また、「ずんだ餅」との混同問題も、この言葉と実態のズレの面白さを示しています。岩手県出身のふくしひとみさんが、「緑色のきな粉餅はずんだ餅とは別物」と強調し、「ずんだ餅はどちらかというと宮城のもの」と説明してくれました。確かに、ずんだ餅は枝豆をすりつぶして作る餡を使うのが一般的で、青大豆のきな粉とは製法も風味も異なります。しかし、どちらも「緑色」であるという視覚的な共通点から、特にずんだ餅に馴染みのない地域の人々にとっては混同されやすいのでしょう。
ぴな。さんが「緑色のきな粉を『うぐいすきな粉』と呼び、うぐいす餅に使うものだと説明」したのも、非常に良い例です。特定の食材に「うぐいす」という名前を冠することで、その色合い(鶯色=緑がかった茶色)と用途を明確にし、一般的な「きな粉」とは一線を画そうとする意図が見て取れます。これは、市場における製品の差別化や、消費者に特定のイメージを想起させるためのマーケティング戦略の一種とも言えますね。
このように、きな粉の色の違いから派生する様々な言動は、私たちが言葉や概念をどのように捉え、それがどのように文化や市場に影響を与えているのかを深く教えてくれます。
■きな粉が語る、日本の多様な食の風景
今回の「きな粉の色」を巡る冒険は、私たちに日本の食文化がいかに豊かで多様であるかを改めて教えてくれました。香川県と岩手県、青森県、関東、秋田県、山形県、新潟県……それぞれの地域で、人々は異なる「きな粉」のイメージを抱き、それが彼らの食の記憶やアイデンティティの一部となっています。
統計学的には、「日本全国のきな粉消費量」といったデータからは見えてこない、地域ごとの「質的な違い」がここにはあるわけです。ただのデータでは語れない、人々の感情や歴史、風土が凝縮された情報ですね。
私たちは普段、自分の身の回りにあるものを「当たり前」だと思ってしまいがちです。でも、一歩外に出てみれば、そこには多様な「当たり前」が存在している。心理学が教えてくれる認知バイアスの影響を理解し、経済学が説明する地域経済やサプライチェーンの仕組みを学ぶことで、私たちはより多角的に物事を捉えられるようになります。
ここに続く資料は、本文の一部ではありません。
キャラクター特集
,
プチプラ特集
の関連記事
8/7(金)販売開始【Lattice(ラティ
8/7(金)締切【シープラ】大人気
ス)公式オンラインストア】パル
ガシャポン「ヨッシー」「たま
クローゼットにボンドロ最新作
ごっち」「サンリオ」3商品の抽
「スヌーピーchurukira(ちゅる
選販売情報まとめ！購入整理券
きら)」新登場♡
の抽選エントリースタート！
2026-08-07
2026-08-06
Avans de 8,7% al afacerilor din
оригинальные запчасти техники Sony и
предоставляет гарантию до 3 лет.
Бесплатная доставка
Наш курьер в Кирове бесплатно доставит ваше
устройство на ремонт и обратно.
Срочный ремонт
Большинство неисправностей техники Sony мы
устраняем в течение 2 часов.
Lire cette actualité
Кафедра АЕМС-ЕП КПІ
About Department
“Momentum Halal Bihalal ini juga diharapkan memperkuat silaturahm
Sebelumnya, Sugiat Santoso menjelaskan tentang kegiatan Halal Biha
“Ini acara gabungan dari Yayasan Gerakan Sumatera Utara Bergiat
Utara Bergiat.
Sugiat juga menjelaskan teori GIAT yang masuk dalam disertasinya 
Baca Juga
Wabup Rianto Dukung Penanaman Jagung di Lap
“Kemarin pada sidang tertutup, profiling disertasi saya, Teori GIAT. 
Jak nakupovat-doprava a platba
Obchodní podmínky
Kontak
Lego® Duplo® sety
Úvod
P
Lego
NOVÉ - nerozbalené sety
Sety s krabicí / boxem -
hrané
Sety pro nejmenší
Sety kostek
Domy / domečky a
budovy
そして、この多様性を知ることは、単なる知識の蓄積にとどまりません。それは、他者の文化や価値観を理解し、尊重するための第一歩です。きな粉の色の違い一つで、こんなにも奥深い世界が広がっているなんて、本当に驚きですよね。
次にスーパーできな粉を見かけたら、ちょっと立ち止まって考えてみてください。そのきな粉が、どんな旅をしてあなたの目の前にやってきたのか。そして、その色が、どんな人々のどんな食卓を彩ってきたのか。そんなことを想像すると、きっといつものきな粉が、もっと味わい深く感じられるはずです。
今回の議論は、食文化というレンズを通して、日本の多様性と、それを支える人々の営みを浮き彫りにしてくれました。これからも、食卓に潜む小さな疑問から、大きな科学的な発見を探していきましょう!きっと、あなたの日常がもっと豊かになりますよ。